The TVS diode protects the LM74810-Q1 when ISO 7637-2 test pulse 1 (typically 100V or more) produces large negative voltage spikes. The breakdown voltage of the input TVS should be between the 35V load dump and the 65V maximum voltage rating of the LM74810-Q1. In the event of a negative voltage, the TVS diode breakdown voltage should be higher than when the battery is connected in reverse, but also low enough that the negative clamping voltage of the TVS does not exceed the voltage across the Q1 MOSFET.

Inrush current limit

The LM74810-Q1 has an inrush current limit function that controls the amount of current during startup. Capacitors at the output limit the current, ensuring that no current beyond the safe operating range can flow through the component.

As shown in Figure 7, adding a resistor capacitor (RC) to the HGATE pin of the LM74810-Q1 slows down the HGATE voltage ramp during start-up, enabling inrush current limiting.

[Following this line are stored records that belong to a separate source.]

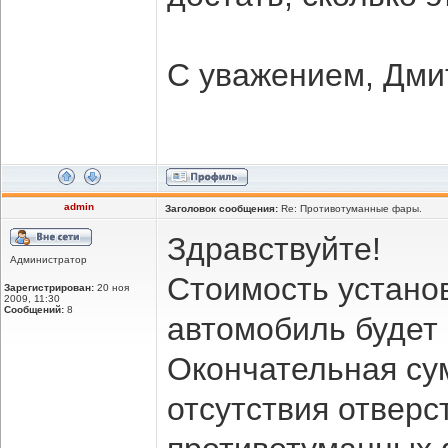
С уважением, Дми
admin
Заголовок сообщения:
Re: Противотуманные фары.
Здравствуйте!
Администратор
Стоимость устано
Зарегистрирован:
20 ноя
2009, 11:30
Сообщений:
8
автомобиль будет 
Окончательная су
отсутствия отверс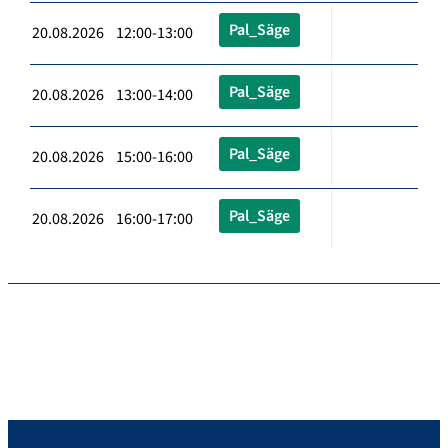
Pal_Säge
20.08.2026 12:00-13:00
Pal_Säge
20.08.2026 13:00-14:00
Pal_Säge
20.08.2026 15:00-16:00
Pal_Säge
20.08.2026 16:00-17:00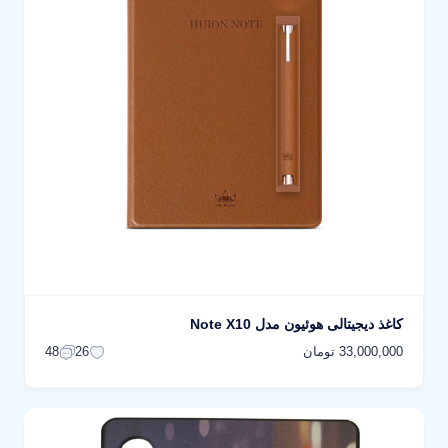
کاغذ دیجیتالی هوئیون مدل Note X10
33,000,000 تومان
48
26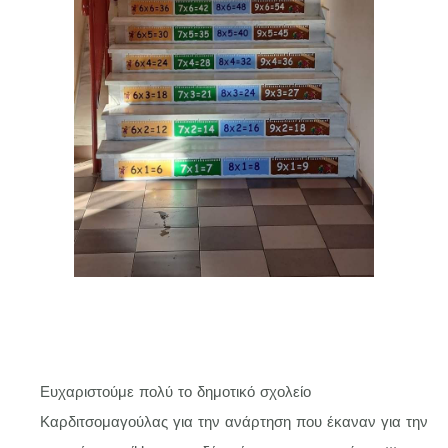
Ευχαριστούμε πολύ το δημοτικό σχολείο
Καρδιτσομαγούλας για την ανάρτηση που έκαναν για την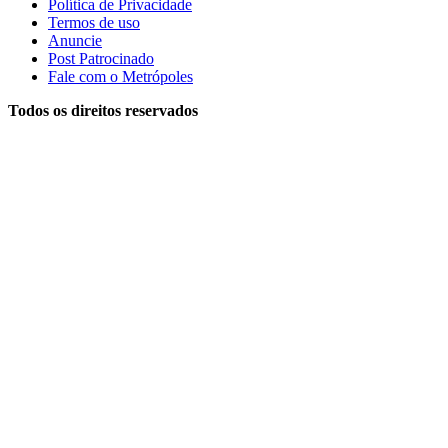
Política de Privacidade
Termos de uso
Anuncie
Post Patrocinado
Fale com o Metrópoles
Todos os direitos reservados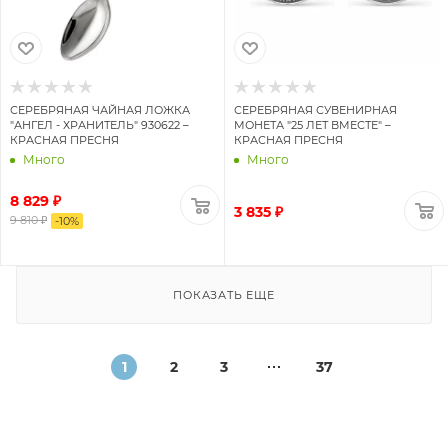
СЕРЕБРЯНАЯ ЧАЙНАЯ ЛОЖКА
СЕРЕБРЯНАЯ СУВЕНИРНАЯ
"АНГЕЛ - ХРАНИТЕЛЬ" 930622 –
МОНЕТА "25 ЛЕТ ВМЕСТЕ" –
КРАСНАЯ ПРЕСНЯ
КРАСНАЯ ПРЕСНЯ
Много
Много
8 829 ₽
3 835 ₽
9 810 ₽
-
10
%
ПОКАЗАТЬ ЕЩЕ
1
2
3
37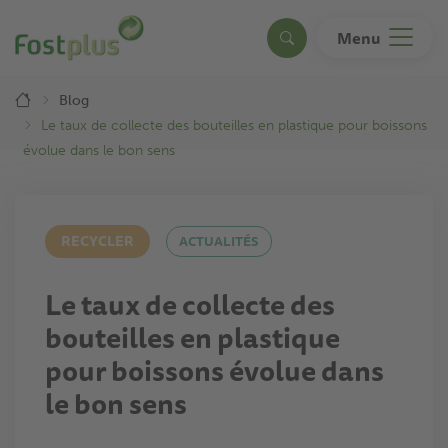
Aller
au
Menu
Search
contenu
principal
Breadcrumb
Blog
Le taux de collecte des bouteilles en plastique pour boissons
évolue dans le bon sens
RECYCLER
ACTUALITÉS
Le taux de collecte des
bouteilles en plastique
pour boissons évolue dans
le bon sens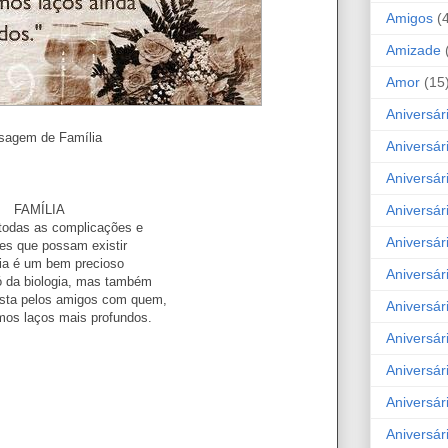
Amigos
(
Amizade
Amor
(15
Aniversár
sagem de Família
Aniversár
Aniversár
Aniversár
FAMÍLIA
todas as complicações e
Aniversár
des que possam existir
ia é um bem precioso
Aniversár
ó da biologia, mas também
sta pelos amigos com quem,
Aniversár
mos laços mais profundos.
Aniversá
Aniversár
Aniversár
Aniversár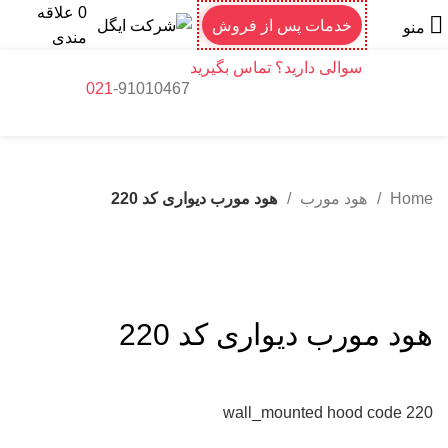
0
علاقه
خدمات پس از فروش
منو
مندی
سوالی دارید؟ تماس بگیرید
021
-9
1010467
Home
هود مورب
هود مورب دیواری کد 220
برای بزرگنمایی کلیک کنید
هود مورب دیواری کد 220
wall_mounted hood code 220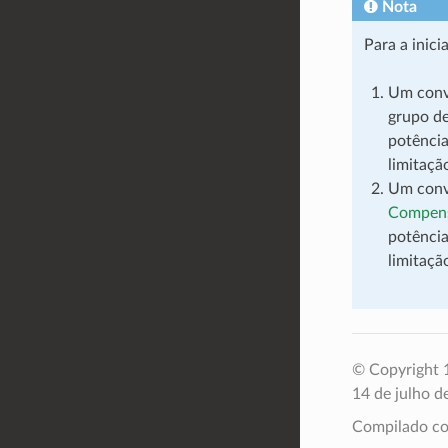
Nota
Para a inici
Um conv
grupo d
potência
limitaçã
Um conv
Compens
potência
limitaçã
© Copyright 1
14 de julho d
Compilado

How to Design Automotive Transient and Overcurrent Protection Filters
Figure 7: Inrush current limiting provided by LM7480x-Q1

How to Design Automotive Transient and Overcurrent Protection Filters

Overcurrent Protection

The INA302-Q1 provides overcurrent detection via two independently adjustable threshold comparator outputs. Connecting the active-low comparator output to the enable pin of the LM74810-Q1 enables the MOSFET to shut down in the event of overcurrent. The ALERT2 comparator provides flexibility to adjust the delay of the output signal, which is useful when there is a small increase in current during normal operation, but the overcurrent protection function does not have to be triggered. You can adjust the delay duration by changing the capacitor value on the DELAY pin of the device, or the current threshold for overcurrent events through the ILIM pin of the INA302-Q1; see R5 in Figure 8.

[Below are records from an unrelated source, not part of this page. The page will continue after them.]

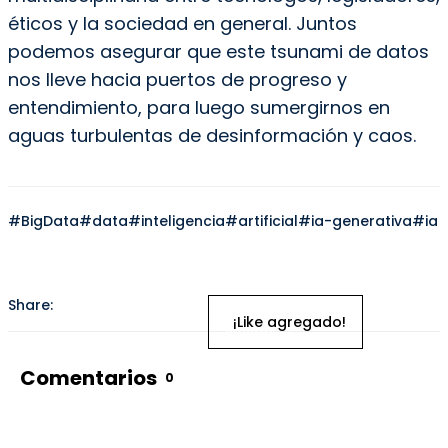
éticos y la sociedad en general. Juntos
podemos asegurar que este tsunami de datos
nos lleve hacia puertos de progreso y
entendimiento, para luego sumergirnos en
aguas turbulentas de desinformación y caos.
#BigData
#data
#inteligencia
#artificial
#ia-generativa
#ia
Share:
Inicia
¡Like agregado!
sesión
para
dar
Comentarios
0
like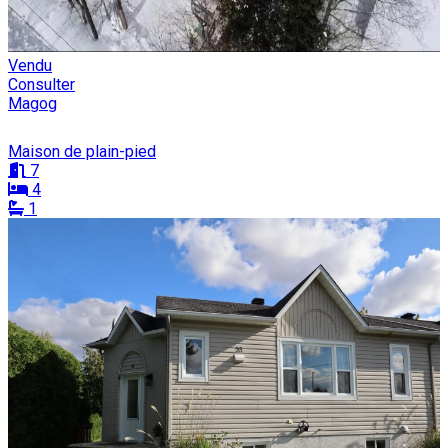
Vendu
Consulter
Magog
Maison de plain-pied
7
4
1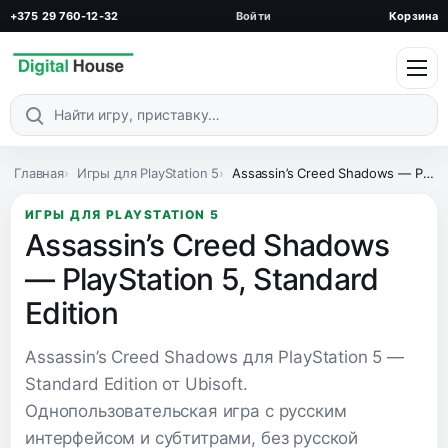
+375 29 760-12-32
Войти
Корзина
Поиск по каталогу
Главная
Игры для PlayStation 5
Assassin’s Creed Shadows — PlayStation 5, Standard Edition
ИГРЫ ДЛЯ PLAYSTATION 5
Assassin’s Creed Shadows
— PlayStation 5, Standard
Edition
Assassin’s Creed Shadows для PlayStation 5 —
Standard Edition от Ubisoft.
Однопользовательская игра с русским
интерфейсом и субтитрами, без русской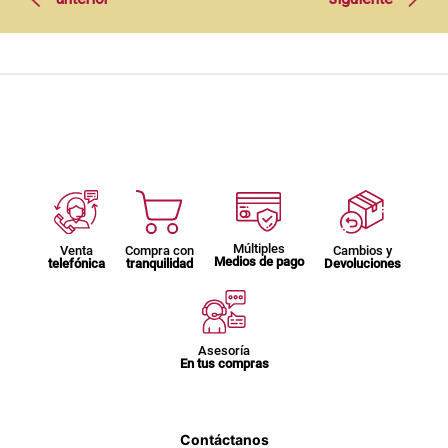
Múltiples
Venta
Compra con
Cambios y
Medios de pago
telefónica
tranquilidad
Devoluciones
Asesoría
En tus compras
Contáctanos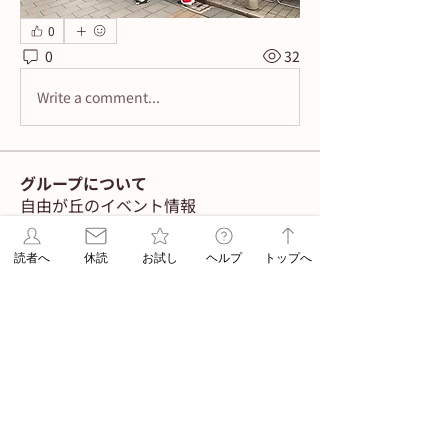
0
0
32
Write a comment...
グループについて
自由が丘のイベント情報
読者へ
休読
お試し
ヘルプ
トップへ
メンバー
navigator
フォロー
Admin
ASA jiyugaoka
フォロー
Admin
すべてのメンバーを表示（2名）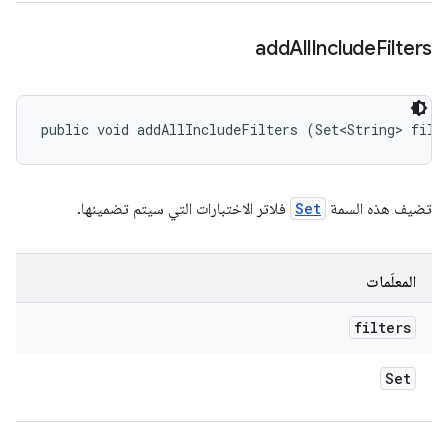
add
All
Include
Filters
public void addAllIncludeFilters (Set<String> filt
تضيف هذه السمة
Set
فلاتر الاختبارات التي سيتم تضمينها.
المعلَمات
filters
Set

How to Design Automotive Transient and Overcurrent Protection Filters
Figure 8: Implementing Adjustable Overvoltage and Overcurrent Protection

Low Voltage Transient Protection

Cold crank and warm crank events can cause low voltage transients in the system. In this type of event, the input voltage is lower than the output voltage, resulting in negative current flow. Negative currents are a cause for concern for systems that need to maintain normal operation. Since the output voltage drops in the presence of output capacitance, reverse current blocking is required to ensure that current does not flow back into the battery.

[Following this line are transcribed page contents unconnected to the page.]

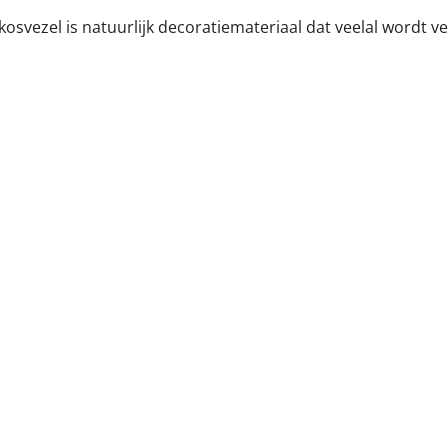
osvezel is natuurlijk decoratiemateriaal dat veelal wordt ve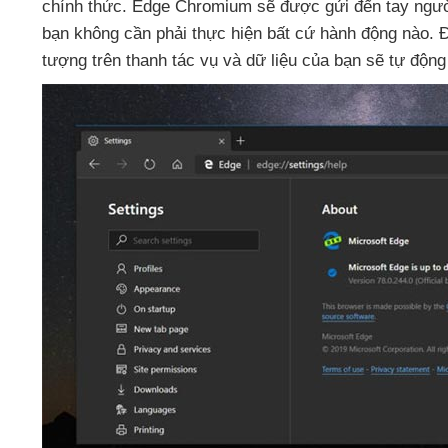
chính thức
. Edge Chromium
sẽ
được gửi đến tay ngư
bạn không cần phải thực hiện
bất cứ hành động nào
. 
tượng trên thanh tác vụ
và dữ liệu
của bạn
sẽ tự động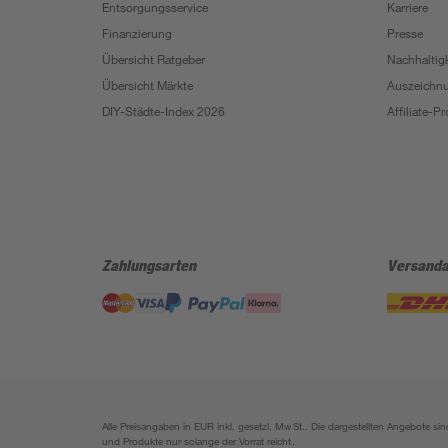
Entsorgungsservice
Karriere
Finanzierung
Presse
Übersicht Ratgeber
Nachhaltigk
Übersicht Märkte
Auszeichn
DIY-Städte-Index 2026
Affiliate-
Zahlungsarten
Versanda
Alle Preisangaben in EUR inkl. gesetzl. MwSt.. Die dargestellten Angebote 
und Produkte nur solange der Vorrat reicht.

Since the LM74810-Q1 continuously monitors the voltage drop between the A and C pins of the Q1 MOSFET, it provides protection against low voltage transients. As shown in Figures 9 and 10, during normal operation, the voltage across Q1 is positive and current flows into the load. In scenarios where the input voltage is lower than the output voltage and may generate reverse current, the LM74810-Q1 will respond quickly when the voltage across Q1 reaches C4.5mV and turn off the MOSFET to prevent DC reverse current.

How to Design Automotive Transient and Overcurrent Protection Filters

How to Design Automotive Transient and Overcurrent Protection Filters
Figure 10: When the voltage drop across the MOSFET reaches C4.5mV, DGATE driving the Q1 logic gate will pull low, providing reverse current blocking

Flexibility in harsh automotive environments

By providing advanced system protection at the input, designers can increase design flexibility. These protection devices not only do not interfere with the normal operation of the system, but also provide protection in the harsh electrical environment in the car, and more importantly, through more options, they can also drive innovation in the rest of the automotive system.

In addition, a compact two-device protection system similar to those described above can significantly reduce the overall solution size compared to discrete solutions. The smaller solution size provides more space for other parts of the infotainment system, enabling more innovation.

We hope this design not only protects your system, but also helps you quickly upgrade your design.